XII
Mi siguiente parada fue la Biblioteca Nacional, cuya monumental construcción de hormigón armado no podía permanecer ajena a ninguna mirada, incluso distraída. Mientras subía apresurado por las escalinatas exteriores, reconocí a lo lejos una figura conocida que estaba por retirarse. Me sorprendí de volver a verlo, y esperé hasta que nuestros pasos se topasen para saludar al licenciado Bustos.
—¡Estimado Ricardo! ¡Qué gran sorpresa coincidir por aquí! —Me saludó con un cálido apretón de manos.
—Es verdad.

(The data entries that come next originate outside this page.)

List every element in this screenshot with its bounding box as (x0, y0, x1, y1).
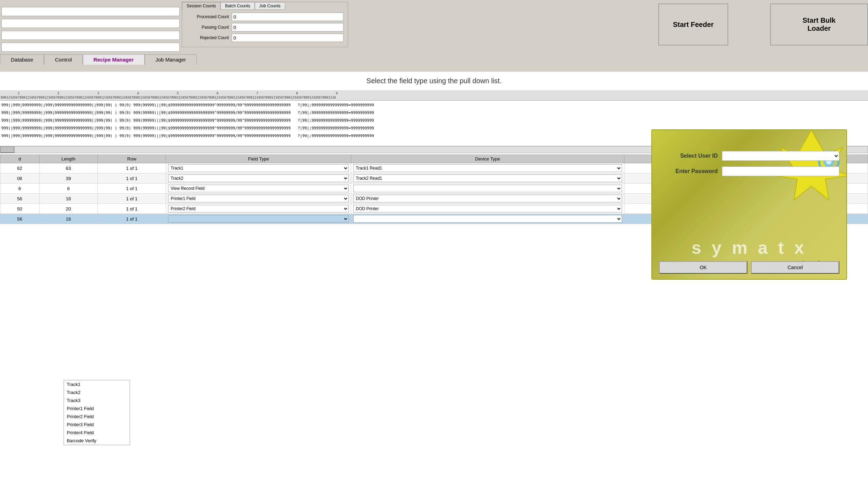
col-header-length: Length (39, 155, 97, 163)
user-id-row: Select User ID (659, 151, 839, 161)
devicetype-select-2[interactable]: Track2 Read1 (353, 174, 622, 182)
cell-start: 56 (0, 214, 39, 224)
tab-control[interactable]: Control (44, 54, 82, 65)
cell-fieldtype: Track1 Track2 (166, 214, 351, 224)
cell-row: 1 of 1 (97, 194, 166, 204)
cell-row: 1 of 1 (97, 204, 166, 214)
col-header-devicetype: Device Type (351, 155, 624, 163)
col-header-fieldtype: Field Type (166, 155, 351, 163)
devicetype-select-3[interactable] (353, 185, 622, 192)
cell-devicetype (351, 214, 624, 224)
cell-fieldtype: View Record Field (166, 184, 351, 194)
processed-count-row: Processed Count (186, 13, 343, 21)
password-input[interactable] (722, 166, 839, 176)
cell-fieldtype: Track1 (166, 163, 351, 173)
start-feeder-button[interactable]: Start Feeder (658, 3, 728, 45)
cell-fieldtype: Track2 (166, 173, 351, 184)
tab-job-manager[interactable]: Job Manager (145, 54, 197, 65)
left-input-3[interactable] (1, 31, 180, 40)
cell-length: 63 (39, 163, 97, 173)
data-row-1: 999||999|99999999||999|9999999999999999|… (0, 101, 868, 109)
dropdown-item-printer1[interactable]: Printer1 Field (64, 404, 130, 413)
cell-start: 6 (0, 184, 39, 194)
dropdown-item-printer2[interactable]: Printer2 Field (64, 413, 130, 421)
login-form: Select User ID Enter Password (659, 151, 839, 182)
rejected-count-row: Rejected Count (186, 34, 343, 42)
ok-button[interactable]: OK (659, 261, 747, 274)
symatx-text: s y m a t x (692, 238, 807, 258)
cell-start: 56 (0, 194, 39, 204)
job-counts-tab[interactable]: Job Counts (255, 2, 285, 10)
dropdown-item-track3[interactable]: Track3 (64, 396, 130, 404)
password-row: Enter Password (659, 166, 839, 176)
cell-row: 1 of 1 (97, 163, 166, 173)
cancel-button[interactable]: Cancel (751, 261, 839, 274)
symatx-brand: s y m a t x (652, 238, 846, 258)
navigation-tabs: Database Control Recipe Manager Job Mana… (0, 54, 197, 65)
cell-fieldtype: Printer1 Field (166, 194, 351, 204)
cell-length: 39 (39, 173, 97, 184)
rejected-count-label: Rejected Count (186, 35, 232, 40)
processed-count-label: Processed Count (186, 14, 232, 19)
passing-count-label: Passing Count (186, 25, 232, 30)
tab-recipe-manager[interactable]: Recipe Manager (83, 54, 145, 65)
cell-row: 1 of 1 (97, 184, 166, 194)
cell-row: 1 of 1 (97, 173, 166, 184)
dropdown-item-printer4[interactable]: Printer4 Field (64, 429, 130, 437)
left-input-1[interactable] (1, 7, 180, 16)
cell-length: 16 (39, 194, 97, 204)
fieldtype-select-1[interactable]: Track1 (168, 164, 349, 172)
rejected-count-input[interactable] (232, 34, 343, 42)
instruction-text: Select the field type using the pull dow… (0, 72, 868, 90)
fieldtype-select-3[interactable]: View Record Field (168, 185, 349, 192)
ruler: 1 2 3 4 5 6 7 8 9 8901234567890123456789… (0, 90, 868, 101)
devicetype-select-4[interactable]: DOD Printer (353, 195, 622, 202)
cell-start: 06 (0, 173, 39, 184)
dropdown-item-printer3[interactable]: Printer3 Field (64, 421, 130, 429)
cell-devicetype: DOD Printer (351, 194, 624, 204)
col-header-start: d (0, 155, 39, 163)
left-input-4[interactable] (1, 43, 180, 52)
fieldtype-select-6[interactable]: Track1 Track2 (168, 215, 349, 223)
processed-count-input[interactable] (232, 13, 343, 21)
login-buttons: OK Cancel (659, 261, 839, 274)
fieldtype-select-5[interactable]: Printer2 Field (168, 205, 349, 213)
user-id-select[interactable] (722, 151, 839, 161)
cell-length: 6 (39, 184, 97, 194)
dropdown-item-track1[interactable]: Track1 (64, 380, 130, 388)
cell-fieldtype: Printer2 Field (166, 204, 351, 214)
fieldtype-dropdown: Track1 Track2 Track3 Printer1 Field Prin… (64, 380, 130, 445)
counts-panel: Session Counts Batch Counts Job Counts P… (182, 2, 348, 47)
cell-start: 50 (0, 204, 39, 214)
dropdown-item-barcode[interactable]: Barcode Verify (64, 437, 130, 445)
cell-start: 62 (0, 163, 39, 173)
cell-length: 16 (39, 214, 97, 224)
login-dialog: Select User ID Enter Password s y m a t … (651, 129, 847, 280)
counts-tabs: Session Counts Batch Counts Job Counts (182, 2, 348, 10)
password-label: Enter Password (659, 168, 722, 174)
data-row-3: 999||999|99999999||999|9999999999999999|… (0, 117, 868, 124)
cell-length: 20 (39, 204, 97, 214)
cell-row: 1 of 1 (97, 214, 166, 224)
devicetype-select-5[interactable]: DOD Printer (353, 205, 622, 213)
left-input-2[interactable] (1, 19, 180, 28)
devicetype-select-1[interactable]: Track1 Read1 (353, 164, 622, 172)
cell-devicetype: DOD Printer (351, 204, 624, 214)
cell-devicetype (351, 184, 624, 194)
cell-devicetype: Track1 Read1 (351, 163, 624, 173)
dropdown-item-track2[interactable]: Track2 (64, 388, 130, 396)
passing-count-input[interactable] (232, 23, 343, 31)
data-row-2: 999||999|99999999||999|9999999999999999|… (0, 109, 868, 117)
cell-devicetype: Track2 Read1 (351, 173, 624, 184)
left-inputs-area (0, 7, 182, 55)
batch-counts-tab[interactable]: Batch Counts (220, 2, 255, 10)
devicetype-select-6[interactable] (353, 215, 622, 223)
fieldtype-select-4[interactable]: Printer1 Field (168, 195, 349, 202)
fieldtype-select-2[interactable]: Track2 (168, 174, 349, 182)
counts-body: Processed Count Passing Count Rejected C… (182, 10, 348, 47)
col-header-row: Row (97, 155, 166, 163)
scrollbar-thumb[interactable] (0, 146, 14, 153)
session-counts-tab[interactable]: Session Counts (182, 2, 220, 10)
tab-database[interactable]: Database (0, 54, 44, 65)
start-bulk-loader-button[interactable]: Start BulkLoader (770, 3, 868, 45)
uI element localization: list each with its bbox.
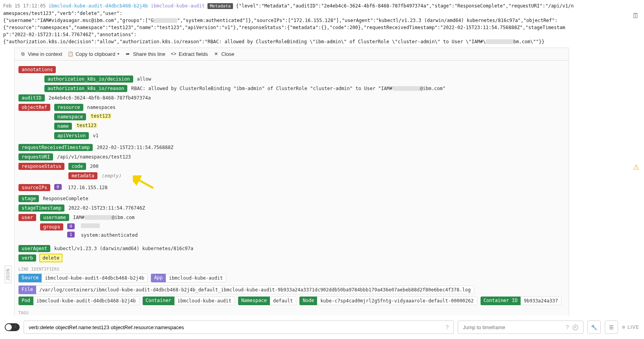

Presumo que habrá terminado de trabajar por hoy — aventuré al tiempo que nos hacíamos a un costado para no estorbar el paso a un grupo de universitarios que abandonaba el lugar.
—Te equivocás, hoy no he trabajado —indicó dejando en el piso un maletín que debía tener su peso—. Esta mañana he venido como un simple y ávido lector, uno más entre tantos que se acercan buscando lecturas reconfortantes, tal como veo que estás por hacer vos en este momento. ¿O venís a rastrear datos para el encargo de tu cliente?
—Ahora es usted quien se equivoca; me propongo averiguar sobre un Quijote de principios del siglo XIX y una Biblia ilustrada por Doré —le mentí a sabiendas de su interés por tener el libro de Balzano entre sus manos.
—Preveo que estás convirtiéndote en un especialista en textos antiguos. ¿Evaluás cambiar de profesión o solo estás ampliando el horizonte de tu negocio? —preguntó con una larga sonrisa—. ¿Es para un nuevo cliente o se trata del afortunado poseedor del Revelata?
Me fue inevitable no pensar en que el “afortunado poseedor” estaba en esos momentos con varios metros de tierra encima.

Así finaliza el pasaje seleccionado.